Grammy Event Helps Navigate Music Biz 

When the local chapter of the Recording Academy hosts Grammy GPS: A Roadmap for Today's Music Biz this week, the daylong "mini-conference," as Memphis chapter executive director Jon Hornyak calls it, won't exactly be a new event.

Grammy GPS is instead a reconfigured version of the Recording Academy's previous "Indie Impact" seminar.

"We wanted to rebrand this so it sounded a little broader-based," Hornyak says. "We felt like 'indie' had been a little overused as a word. So we came up with what we think is our clever 'Grammy GPS' name, navigating the new music business. It's not SXSW, but there are performance opportunities. There are panels and workshops. Networking opportunities."

The event, which is bringing a variety of significant music-industry insiders to town, kicks off Thursday, April 15th, with a registrant-only party at The Warehouse downtown that will feature live music from Ryan Peel, Yung Kee, Star and Micey, and The Summers. The conference itself will be held from noon to 7 p.m. Friday at the new Playhouse on the Square in Midtown and will be followed by an open-to-the-public showcase at the Hi-Tone Café.

"We thought it would be interesting to make this a Midtown event," Hornyak says. "In recent years, we've focused on downtown. With Playhouse putting this swell new building together and with the Hi-Tone so close by, it would be easy for out-of-towners to navigate. Maybe people can grab some dinner at a Midtown restaurant [after the conference] and then head to the Hi-Tone."

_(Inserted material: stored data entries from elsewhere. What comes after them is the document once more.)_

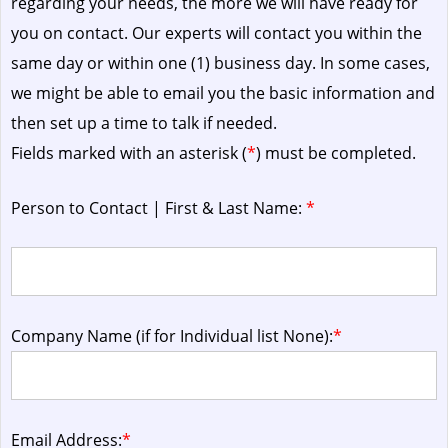
regarding your needs, the more we will have ready for
you on contact. Our experts will contact you within the
same day or within one (1) business day.
In some cases,
we might be able to email you the basic information and
then set up a time to talk if needed.
Fields marked with an asterisk (
*
) must be completed.
Person to Contact | First & Last Name:
*
Company Name (if for Individual list None):
*
Email Address:
*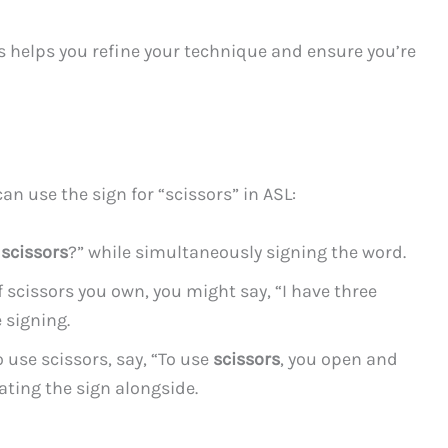
his helps you refine your technique and ensure you’re
an use the sign for “scissors” in ASL:
r
scissors
?” while simultaneously signing the word.
of scissors you own, you might say, “I have three
 signing.
se scissors, say, “To use
scissors
, you open and
ating the sign alongside.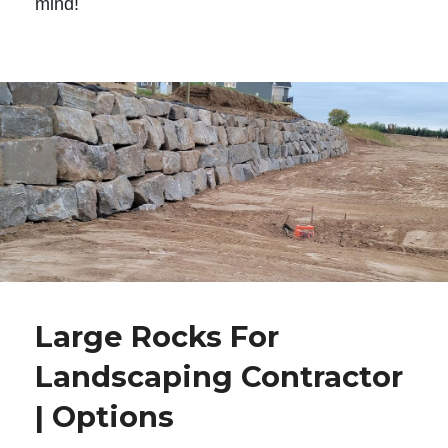
mind!
Large Rocks For
Landscaping Contractor
| Options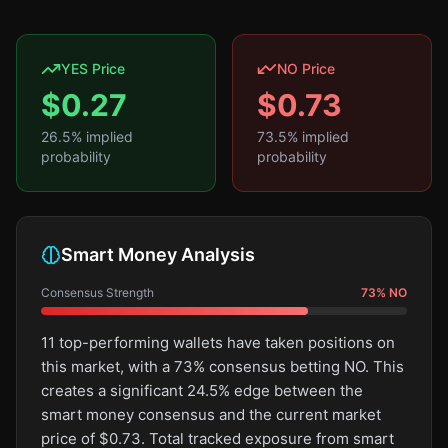
YES Price
NO Price
$
0.27
$
0.73
26.5
% implied
73.5
% implied
probability
probability
Smart Money Analysis
Consensus Strength
73
%
NO
11 top-performing wallets have taken positions on
this market, with a 73% consensus betting NO. This
creates a significant 24.5% edge between the
smart money consensus and the current market
price of $0.73. Total tracked exposure from smart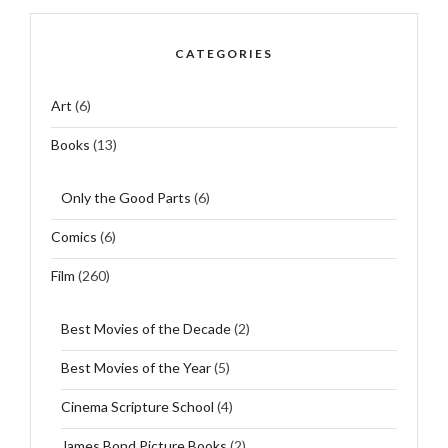
CATEGORIES
Art
(6)
Books
(13)
Only the Good Parts
(6)
Comics
(6)
Film
(260)
Best Movies of the Decade
(2)
Best Movies of the Year
(5)
Cinema Scripture School
(4)
James Bond Picture Books
(2)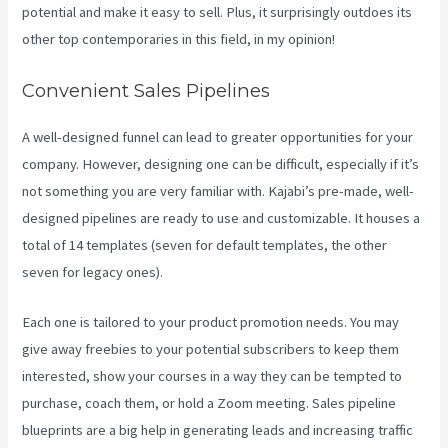
potential and make it easy to sell. Plus, it surprisingly outdoes its
other top contemporaries in this field, in my opinion!
Convenient Sales Pipelines
A well-designed funnel can lead to greater opportunities for your
company. However, designing one can be difficult, especially if it’s
not something you are very familiar with. Kajabi’s pre-made, well-
designed pipelines are ready to use and customizable. It houses a
total of 14 templates (seven for default templates, the other
seven for legacy ones).
Each one is tailored to your product promotion needs. You may
give away freebies to your potential subscribers to keep them
interested, show your courses in a way they can be tempted to
purchase, coach them, or hold a Zoom meeting.
Sales pipeline
blueprints are a big help in generating leads and increasing traffic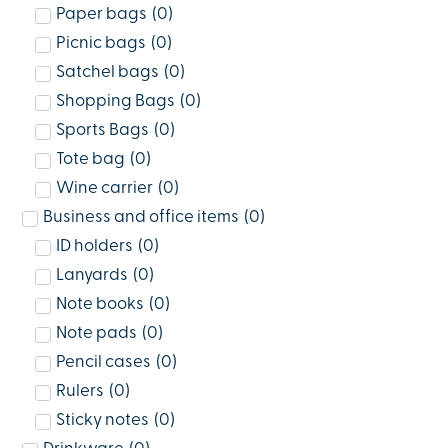
Paper bags
(
0
)
Picnic bags
(
0
)
Satchel bags
(
0
)
Shopping Bags
(
0
)
Sports Bags
(
0
)
Tote bag
(
0
)
Wine carrier
(
0
)
Business and office items
(
0
)
ID holders
(
0
)
Lanyards
(
0
)
Note books
(
0
)
Note pads
(
0
)
Pencil cases
(
0
)
Rulers
(
0
)
Sticky notes
(
0
)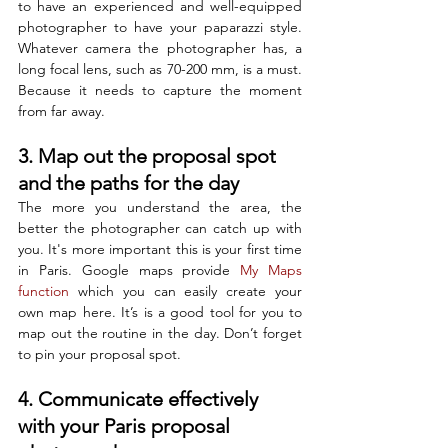
to have an experienced and well-equipped 
photographer to have your paparazzi style. 
Whatever camera the photographer has, a 
long focal lens, such as 70-200 mm, is a must. 
Because it needs to capture the moment 
from far away.
3. Map out the proposal spot 
and the paths for the day
The more you understand the area, the 
better the photographer can catch up with 
you. It's more important this is your first time 
in Paris. Google maps provide 
My Maps 
function
 which you can easily create your 
own map here. It’s is a good tool for you to 
map out the routine in the day. Don’t forget 
to pin your proposal spot. 
4. Communicate effectively 
with your Paris proposal 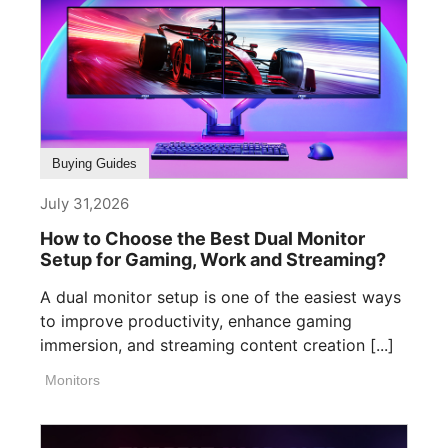
Buying Guides
July 31,2026
How to Choose the Best Dual Monitor
Setup for Gaming, Work and Streaming?
A dual monitor setup is one of the easiest ways
to improve productivity, enhance gaming
immersion, and streaming content creation [...]
Monitors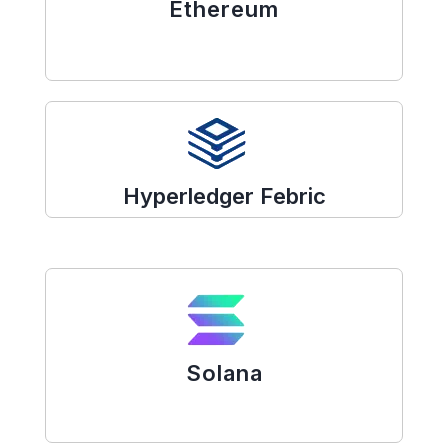
Ethereum
Hyperledger Febric
Solana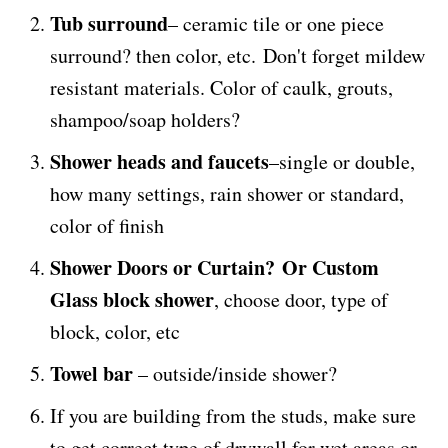
Tub surround
– ceramic tile or one piece
surround? then color, etc. Don't forget mildew
resistant materials. Color of caulk, grouts,
shampoo/soap holders?
Shower heads and faucets
–single or double,
how many settings, rain shower or standard,
color of finish
Shower Doors or Curtain? Or Custom
Glass block shower
, choose door, type of
block, color, etc
Towel bar
– outside/inside shower?
If you are building from the studs, make sure
to get correct type of drywall for wet areas or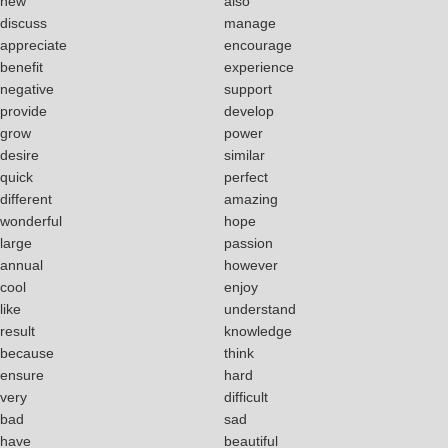
new
also
discuss
manage
appreciate
encourage
benefit
experience
negative
support
provide
develop
grow
power
desire
similar
quick
perfect
different
amazing
wonderful
hope
large
passion
annual
however
cool
enjoy
like
understand
result
knowledge
because
think
ensure
hard
very
difficult
bad
sad
have
beautiful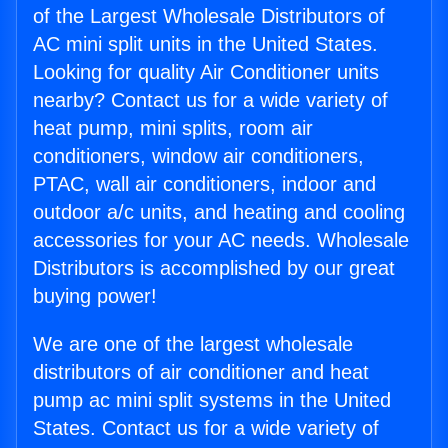
of the Largest Wholesale Distributors of
AC mini split units in the United States.
Looking for quality Air Conditioner units
nearby? Contact us for a wide variety of
heat pump, mini splits, room air
conditioners, window air conditioners,
PTAC, wall air conditioners, indoor and
outdoor a/c units, and heating and cooling
accessories for your AC needs. Wholesale
Distributors is accomplished by our great
buying power!
We are one of the largest wholesale
distributors of air conditioner and heat
pump ac mini split systems in the United
States. Contact us for a wide variety of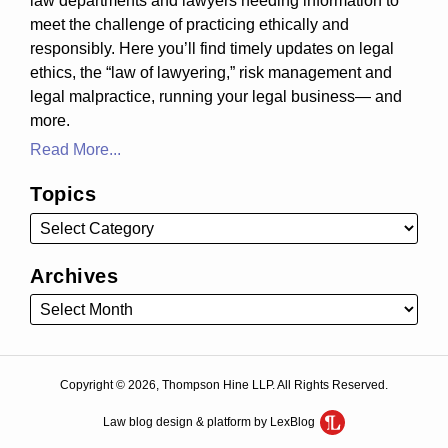
law departments and lawyers needing information to
meet the challenge of practicing ethically and
responsibly. Here you’ll find timely updates on legal
ethics, the “law of lawyering,” risk management and
legal malpractice, running your legal business— and
more.
Read More...
Topics
Archives
Copyright © 2026, Thompson Hine LLP. All Rights Reserved.
Law blog design & platform by LexBlog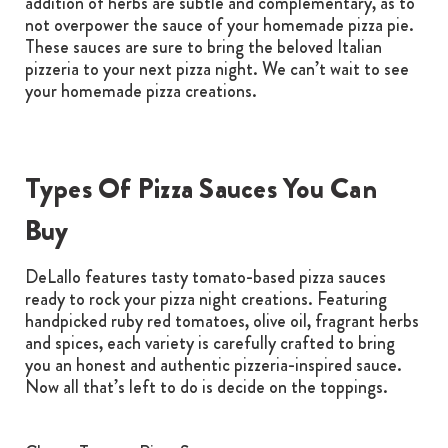
addition of herbs are subtle and complementary, as to
not overpower the sauce of your homemade pizza pie.
These sauces are sure to bring the beloved Italian
pizzeria to your next pizza night. We can’t wait to see
your homemade pizza creations.
Types Of Pizza Sauces You Can
Buy
DeLallo features tasty tomato-based pizza sauces
ready to rock your pizza night creations. Featuring
handpicked ruby red tomatoes, olive oil, fragrant herbs
and spices, each variety is carefully crafted to bring
you an honest and authentic pizzeria-inspired sauce.
Now all that’s left to do is decide on the toppings.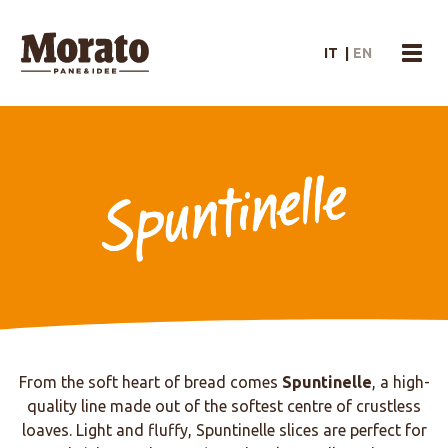
Morato Logo
IT
|
EN
menu
Spuntinelle
From the soft heart of bread comes
Spuntinelle
, a high-
quality line made out of the softest centre of crustless
loaves. Light and fluffy, Spuntinelle slices are perfect for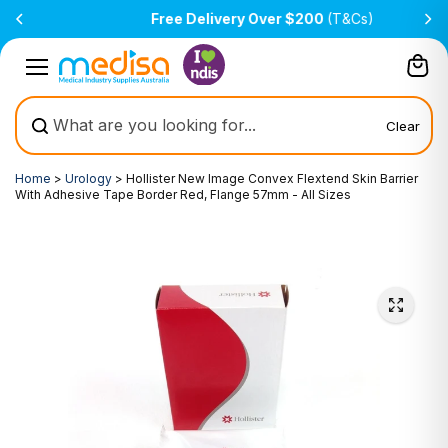
Skip to
Free Delivery Over $200
(T&Cs)
content
Clear
Home
>
Urology
>
Hollister New Image Convex Flextend Skin Barrier
With Adhesive Tape Border Red, Flange 57mm - All Sizes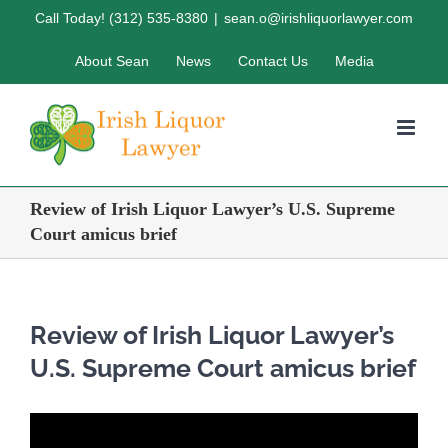
Skip
Call Today! (312) 535-8380
|
sean.o@irishliquorlawyer.com
to
About Sean
News
Contact Us
Media
content
Review of Irish Liquor Lawyer’s U.S. Supreme
Court amicus brief
Review of Irish Liquor Lawyer’s
U.S. Supreme Court amicus brief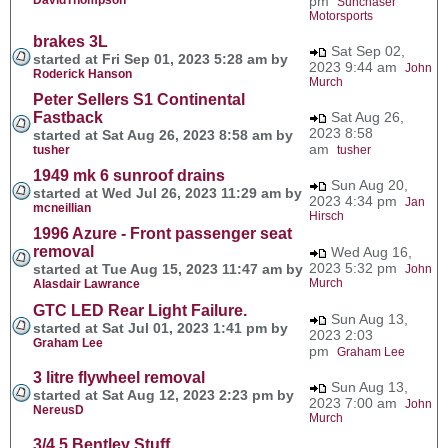
pm
Sunchaser
Motorsports
brakes 3L
Sat Sep 02,
started at Fri Sep 01, 2023 5:28 am by
2023 9:44 am
John
Roderick Hanson
Murch
Peter Sellers S1 Continental
Fastback
Sat Aug 26,
2023 8:58
started at Sat Aug 26, 2023 8:58 am by
am
tusher
tusher
1949 mk 6 sunroof drains
Sun Aug 20,
started at Wed Jul 26, 2023 11:29 am by
2023 4:34 pm
Jan
mcneillian
Hirsch
1996 Azure - Front passenger seat
removal
Wed Aug 16,
2023 5:32 pm
started at Tue Aug 15, 2023 11:47 am by
John
Murch
Alasdair Lawrance
GTC LED Rear Light Failure.
Sun Aug 13,
started at Sat Jul 01, 2023 1:41 pm by
2023 2:03
Graham Lee
pm
Graham Lee
3 litre flywheel removal
Sun Aug 13,
started at Sat Aug 12, 2023 2:23 pm by
2023 7:00 am
John
NereusD
Murch
3/4.5 Bentley Stuff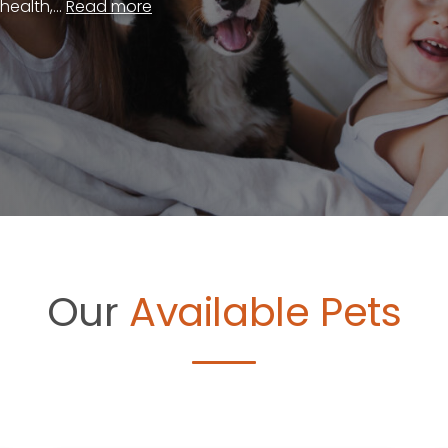
ealth,...
Read more
Our
Available Pets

The event, which is free for Recording Academy members and $40 for non-members, is envisioned as a professional development conference that allows attendees to hear from and mingle with established songwriters, producers, label reps, and other music-industry insiders. (Hornyak says he expects anywhere from one third to one half of the attendees to be regional college students involved in the organization's GRAMMY U program.) Among the seminar topics are demo critiques for both rock and "urban" artists, "Direct-to-Fan and Internet Marketing," and "Supply and Demand: The Basics of Distribution."

"Things are changing so much now," Hornyak says of the event's emphasis on artist control. "CDs don't sell the way they used to. It's harder to get a major record deal, and even if you get one, it might not really be a good deal. So artists are getting more control of their careers, because they have to. It's about where the industry is today."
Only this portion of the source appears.